* [What you need to do] No pictures, no extra lines: copy exactly from the line with "INFO & INSCHRIJVEN" through the end of the entries.
** Opening Study material block **
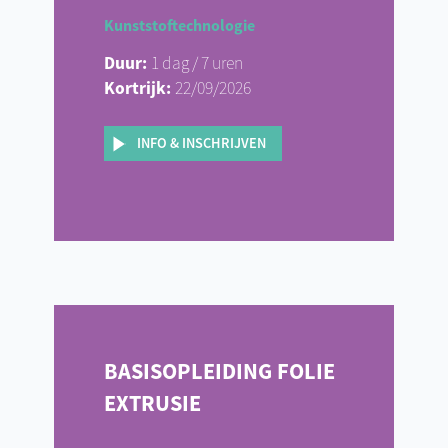
Kunststoftechnologie
Duur:
1 dag / 7 uren
Kortrijk:
22/09/2026
INFO & INSCHRIJVEN
BASISOPLEIDING FOLIE
EXTRUSIE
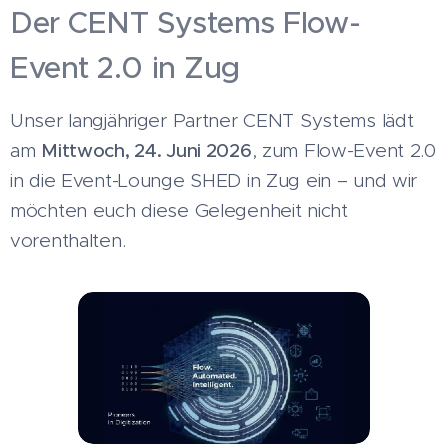
Der CENT Systems Flow-
Event 2.0 in Zug
Unser langjähriger Partner CENT Systems lädt
am
Mittwoch, 24. Juni 2026
, zum Flow-Event 2.0
in die Event-Lounge SHED in Zug ein – und wir
möchten euch diese Gelegenheit nicht
vorenthalten.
** Closing Study material block **
* [Answer for this exercise]
INFO & INSCHRIJVEN
BASISOPLEIDING FOLIE
EXTRUSIE
Der CENT Systems Flow-
Event 2.0 in Zug
Unser langjähriger Partner CENT Systems lädt
am
Mittwoch, 24. Juni 2026
, zum Flow-Event 2.0
in die Event-Lounge SHED in Zug ein – und wir
möchten euch diese Gelegenheit nicht
vorenthalten.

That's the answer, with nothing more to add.